Vintage San Diego: Rent a Tent
In the early 1900s, the Hotel de Coronado was renting oceanfront tents to the rising tide of visitors
Photo circa 1905
Back before glamping was a thing, Hotel del Coronado was offering semi-luxe oceanfront tents at a bargain price. Tent City, originally called Camp Coronado, began in 1900. Its family-friendly accommodations were designed for a rising tide of visitors—the middle class, most of whom were unable to spring for a room in the actual hotel.
Vacations via tent were becoming popular, and the success of nearby campgrounds like Catalina inspired Hotel Del owner John D. Spreckels to build something similar in Coronado. Tent City’s activity peaked during summertime, but some residents lived there year-round. The peninsula’s mild climate and coastal breezes served as a major draw for people from New Mexico, Texas, and Arizona. (The Zonies were coming, even then!)
The tents varied in size and could hold up to eight people. A standard furnished tent came with beds, chairs, cooking utensils, electric lights, housekeeping, and more. The area, about a mile in length, functioned like a real city, with a daily newspaper and its own police department. Entertainment attractions included a soda fountain, floating casino, dance hall, carousel, shooting gallery, and high dive. Legend has it that John Philip Sousa once conducted the Tent City Band, and Wyatt Earp is also rumored to have paid a visit.
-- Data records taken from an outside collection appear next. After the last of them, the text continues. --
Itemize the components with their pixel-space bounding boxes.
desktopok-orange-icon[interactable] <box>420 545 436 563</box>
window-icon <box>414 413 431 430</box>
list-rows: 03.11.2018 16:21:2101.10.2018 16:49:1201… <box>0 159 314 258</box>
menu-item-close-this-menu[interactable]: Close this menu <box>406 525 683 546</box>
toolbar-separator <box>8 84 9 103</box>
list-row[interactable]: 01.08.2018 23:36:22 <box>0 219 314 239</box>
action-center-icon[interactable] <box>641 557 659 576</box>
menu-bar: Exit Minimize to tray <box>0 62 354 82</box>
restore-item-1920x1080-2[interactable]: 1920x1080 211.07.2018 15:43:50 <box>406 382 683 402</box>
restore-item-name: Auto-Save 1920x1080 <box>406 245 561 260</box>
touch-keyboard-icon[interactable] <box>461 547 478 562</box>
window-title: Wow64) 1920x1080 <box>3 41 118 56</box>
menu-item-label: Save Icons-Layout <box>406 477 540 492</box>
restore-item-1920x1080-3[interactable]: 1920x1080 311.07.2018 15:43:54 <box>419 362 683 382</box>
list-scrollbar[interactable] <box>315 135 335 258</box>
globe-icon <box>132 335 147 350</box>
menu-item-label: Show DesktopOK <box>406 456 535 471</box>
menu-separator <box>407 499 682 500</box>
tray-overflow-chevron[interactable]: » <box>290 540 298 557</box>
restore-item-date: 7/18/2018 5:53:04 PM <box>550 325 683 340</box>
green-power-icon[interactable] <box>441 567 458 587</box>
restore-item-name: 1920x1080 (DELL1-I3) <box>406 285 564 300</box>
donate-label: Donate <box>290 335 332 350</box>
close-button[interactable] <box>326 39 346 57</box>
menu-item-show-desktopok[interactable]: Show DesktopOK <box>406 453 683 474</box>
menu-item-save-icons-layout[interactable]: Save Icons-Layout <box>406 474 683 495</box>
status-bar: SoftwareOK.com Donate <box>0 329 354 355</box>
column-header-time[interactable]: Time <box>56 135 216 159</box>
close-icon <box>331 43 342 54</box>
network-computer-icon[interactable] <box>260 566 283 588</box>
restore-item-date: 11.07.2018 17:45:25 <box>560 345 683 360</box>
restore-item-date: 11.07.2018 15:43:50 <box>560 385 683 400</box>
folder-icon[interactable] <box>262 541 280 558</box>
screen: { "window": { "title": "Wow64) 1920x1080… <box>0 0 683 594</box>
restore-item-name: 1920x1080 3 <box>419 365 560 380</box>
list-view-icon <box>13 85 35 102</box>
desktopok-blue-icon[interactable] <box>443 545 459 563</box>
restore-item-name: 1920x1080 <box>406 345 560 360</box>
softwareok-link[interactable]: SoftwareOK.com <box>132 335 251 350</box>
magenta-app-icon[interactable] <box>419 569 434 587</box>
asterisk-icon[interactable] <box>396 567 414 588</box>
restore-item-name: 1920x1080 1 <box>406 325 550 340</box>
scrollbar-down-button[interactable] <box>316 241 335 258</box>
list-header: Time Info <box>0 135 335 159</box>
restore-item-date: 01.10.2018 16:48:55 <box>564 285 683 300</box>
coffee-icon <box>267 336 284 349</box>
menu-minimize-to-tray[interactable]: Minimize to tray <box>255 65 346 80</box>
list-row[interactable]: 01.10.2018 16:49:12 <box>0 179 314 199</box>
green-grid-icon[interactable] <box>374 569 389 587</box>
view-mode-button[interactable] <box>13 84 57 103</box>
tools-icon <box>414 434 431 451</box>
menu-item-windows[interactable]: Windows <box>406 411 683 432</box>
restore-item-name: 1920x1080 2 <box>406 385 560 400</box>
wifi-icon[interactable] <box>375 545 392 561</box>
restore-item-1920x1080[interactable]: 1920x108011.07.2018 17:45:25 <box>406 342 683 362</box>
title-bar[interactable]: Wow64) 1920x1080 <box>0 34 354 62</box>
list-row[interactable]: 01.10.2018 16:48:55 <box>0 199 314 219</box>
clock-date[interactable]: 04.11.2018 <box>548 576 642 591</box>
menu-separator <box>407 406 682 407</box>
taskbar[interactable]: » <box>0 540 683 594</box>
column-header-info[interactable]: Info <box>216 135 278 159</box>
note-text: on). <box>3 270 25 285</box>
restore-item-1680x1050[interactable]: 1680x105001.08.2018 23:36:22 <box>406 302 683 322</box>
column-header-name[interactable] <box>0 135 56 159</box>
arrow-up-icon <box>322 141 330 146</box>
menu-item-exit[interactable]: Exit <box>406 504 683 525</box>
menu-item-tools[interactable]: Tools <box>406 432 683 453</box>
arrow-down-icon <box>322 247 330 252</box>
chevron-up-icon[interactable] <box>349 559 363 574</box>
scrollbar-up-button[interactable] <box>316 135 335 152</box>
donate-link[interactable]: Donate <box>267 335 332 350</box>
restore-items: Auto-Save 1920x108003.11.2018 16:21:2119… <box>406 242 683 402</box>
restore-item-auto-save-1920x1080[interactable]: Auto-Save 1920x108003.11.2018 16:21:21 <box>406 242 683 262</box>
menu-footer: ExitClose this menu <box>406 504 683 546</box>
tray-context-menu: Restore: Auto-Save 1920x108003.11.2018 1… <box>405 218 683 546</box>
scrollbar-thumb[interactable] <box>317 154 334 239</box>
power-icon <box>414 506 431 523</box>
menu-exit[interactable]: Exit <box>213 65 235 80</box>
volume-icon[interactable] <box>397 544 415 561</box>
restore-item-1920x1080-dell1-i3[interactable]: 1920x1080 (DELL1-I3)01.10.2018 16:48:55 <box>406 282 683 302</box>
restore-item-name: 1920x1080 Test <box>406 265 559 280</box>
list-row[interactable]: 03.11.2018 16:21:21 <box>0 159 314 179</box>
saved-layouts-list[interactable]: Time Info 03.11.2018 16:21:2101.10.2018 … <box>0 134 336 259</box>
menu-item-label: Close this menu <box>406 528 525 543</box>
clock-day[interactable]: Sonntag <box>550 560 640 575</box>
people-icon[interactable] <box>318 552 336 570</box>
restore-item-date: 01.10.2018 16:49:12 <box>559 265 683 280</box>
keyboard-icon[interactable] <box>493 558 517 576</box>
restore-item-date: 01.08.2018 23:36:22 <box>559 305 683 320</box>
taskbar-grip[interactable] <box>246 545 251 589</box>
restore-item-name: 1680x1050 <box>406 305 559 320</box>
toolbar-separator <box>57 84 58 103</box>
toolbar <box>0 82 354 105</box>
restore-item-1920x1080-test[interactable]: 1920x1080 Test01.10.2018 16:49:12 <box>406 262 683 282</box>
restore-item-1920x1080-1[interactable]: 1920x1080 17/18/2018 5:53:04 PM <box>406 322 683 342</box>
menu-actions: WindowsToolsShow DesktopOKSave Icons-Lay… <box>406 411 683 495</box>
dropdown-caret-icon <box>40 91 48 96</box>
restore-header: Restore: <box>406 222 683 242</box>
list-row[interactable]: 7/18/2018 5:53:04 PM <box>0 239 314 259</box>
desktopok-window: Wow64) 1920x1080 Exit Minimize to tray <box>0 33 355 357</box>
The photo above shows its site on the Silver Strand just south of the hotel, where the Coronado Shores condos now stand. The railcar was part of the Coronado Railroad Company, which went down to National City and up to downtown San Diego. Tent City continued to thrive until the late 1930s, officially closing in 1939.
The onset of World War II and popularization of the automobile are said to have contributed to its demise. But pieces of Tent City’s history remain. Parts of the dance hall roof were used to build the movie theater on North Island, and the Tent City carousel was moved (and still operates!) outside the San Diego Zoo.